HOW TO COMPLETE THIS TASK. Among the entries, find each line that includes the string "votre" and list it.
WORKING DATA section start
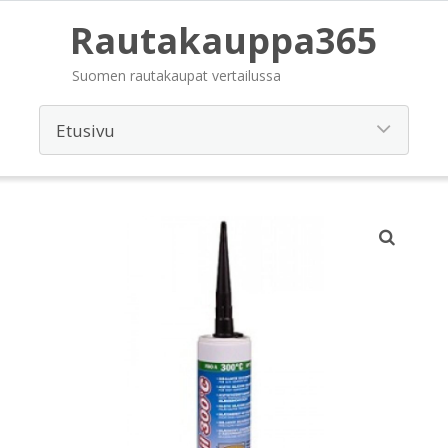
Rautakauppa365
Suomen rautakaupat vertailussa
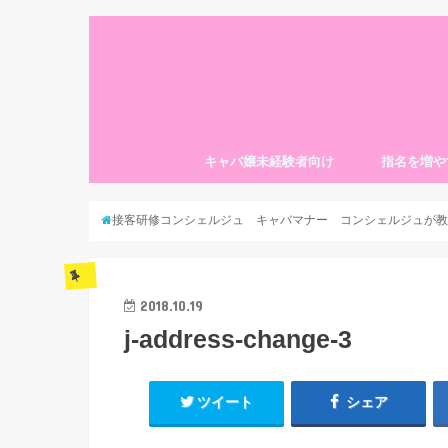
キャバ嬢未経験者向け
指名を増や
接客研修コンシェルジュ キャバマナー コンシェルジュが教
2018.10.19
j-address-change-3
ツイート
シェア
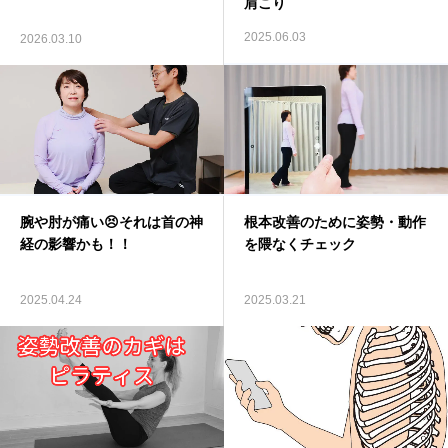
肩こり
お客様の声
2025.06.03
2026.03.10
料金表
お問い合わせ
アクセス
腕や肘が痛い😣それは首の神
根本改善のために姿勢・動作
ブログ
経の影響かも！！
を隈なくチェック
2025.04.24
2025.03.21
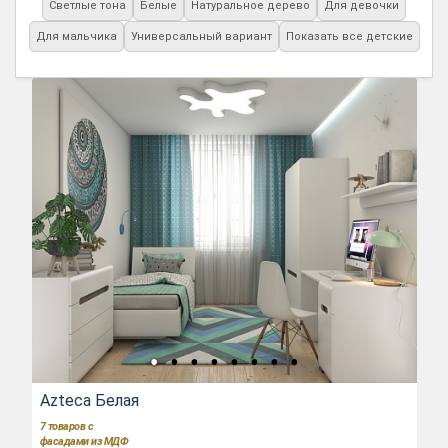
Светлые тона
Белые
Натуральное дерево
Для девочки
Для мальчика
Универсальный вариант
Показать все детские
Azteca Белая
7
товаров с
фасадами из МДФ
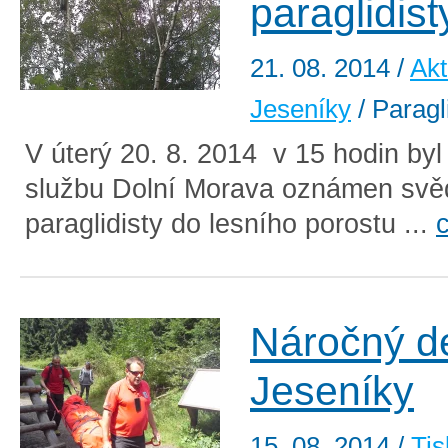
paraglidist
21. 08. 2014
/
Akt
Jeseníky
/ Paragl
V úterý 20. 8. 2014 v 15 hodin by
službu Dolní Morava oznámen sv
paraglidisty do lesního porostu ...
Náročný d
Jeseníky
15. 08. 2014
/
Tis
WORKING DATA section end
WORKING DATA section start
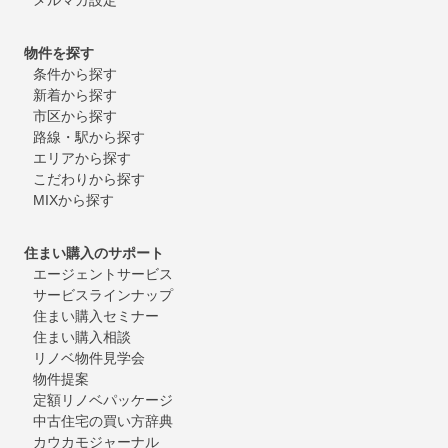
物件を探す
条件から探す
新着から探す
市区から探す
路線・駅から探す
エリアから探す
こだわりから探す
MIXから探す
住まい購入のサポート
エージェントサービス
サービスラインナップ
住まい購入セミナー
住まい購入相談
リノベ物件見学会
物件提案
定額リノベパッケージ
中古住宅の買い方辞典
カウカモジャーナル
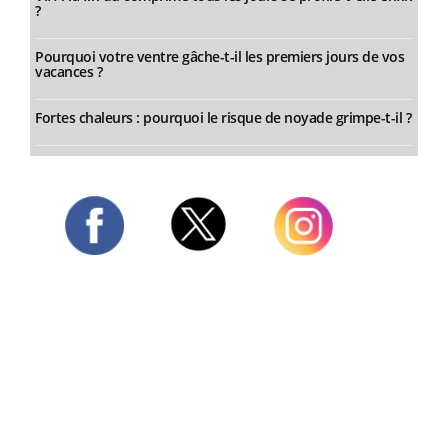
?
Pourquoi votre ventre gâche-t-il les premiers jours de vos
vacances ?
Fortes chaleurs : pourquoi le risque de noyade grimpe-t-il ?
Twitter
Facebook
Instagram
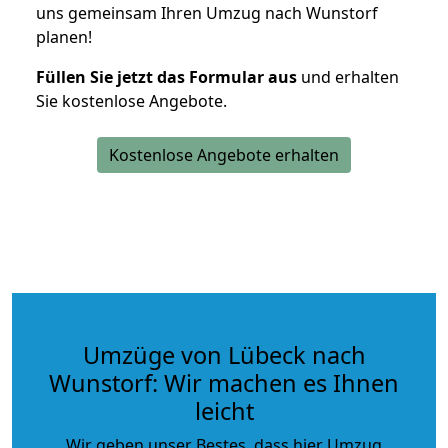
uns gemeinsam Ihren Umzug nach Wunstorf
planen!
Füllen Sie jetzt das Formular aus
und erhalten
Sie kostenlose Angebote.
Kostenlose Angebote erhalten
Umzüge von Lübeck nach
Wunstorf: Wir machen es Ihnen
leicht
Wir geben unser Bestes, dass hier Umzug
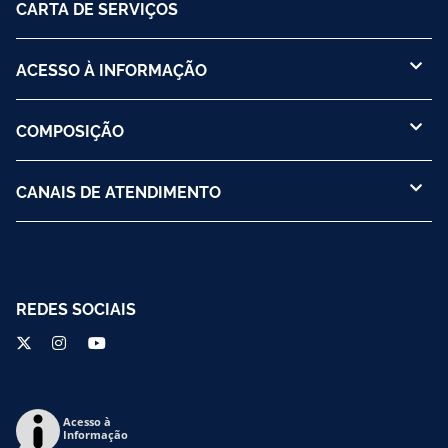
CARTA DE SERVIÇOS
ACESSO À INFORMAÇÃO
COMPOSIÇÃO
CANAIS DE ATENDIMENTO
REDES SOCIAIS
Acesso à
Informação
WORKING DATA section end
WORKING DATA section start
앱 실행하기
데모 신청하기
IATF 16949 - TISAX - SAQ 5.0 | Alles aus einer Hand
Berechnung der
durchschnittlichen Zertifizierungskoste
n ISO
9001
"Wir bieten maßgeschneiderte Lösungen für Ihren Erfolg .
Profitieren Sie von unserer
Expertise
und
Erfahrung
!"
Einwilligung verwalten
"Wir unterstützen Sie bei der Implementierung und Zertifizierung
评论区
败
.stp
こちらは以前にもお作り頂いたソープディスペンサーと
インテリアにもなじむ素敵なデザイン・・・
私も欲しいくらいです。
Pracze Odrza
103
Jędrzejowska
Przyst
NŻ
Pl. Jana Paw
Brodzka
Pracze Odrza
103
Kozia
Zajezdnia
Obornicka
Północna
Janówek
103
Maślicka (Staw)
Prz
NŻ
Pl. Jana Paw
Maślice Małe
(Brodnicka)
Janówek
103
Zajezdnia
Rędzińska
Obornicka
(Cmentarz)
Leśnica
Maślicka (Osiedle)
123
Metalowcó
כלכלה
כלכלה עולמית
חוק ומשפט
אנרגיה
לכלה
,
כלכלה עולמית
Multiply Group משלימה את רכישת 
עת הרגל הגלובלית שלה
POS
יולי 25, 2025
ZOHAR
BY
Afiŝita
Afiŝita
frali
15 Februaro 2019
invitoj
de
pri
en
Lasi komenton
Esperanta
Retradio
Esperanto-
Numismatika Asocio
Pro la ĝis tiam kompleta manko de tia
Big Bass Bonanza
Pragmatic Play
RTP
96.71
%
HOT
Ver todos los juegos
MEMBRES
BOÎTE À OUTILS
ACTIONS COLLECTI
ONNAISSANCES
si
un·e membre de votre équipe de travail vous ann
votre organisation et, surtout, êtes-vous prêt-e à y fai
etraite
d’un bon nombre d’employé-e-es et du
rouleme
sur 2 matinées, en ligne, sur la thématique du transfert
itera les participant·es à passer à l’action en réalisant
WORKING DATA section end
YOUR SOLUTION.
Pourquoi votre ventre gâche-t-il les premiers jours de vos
un·e membre de votre équipe de travail vous ann
votre organisation et, surtout, êtes-vous prêt-e à y fai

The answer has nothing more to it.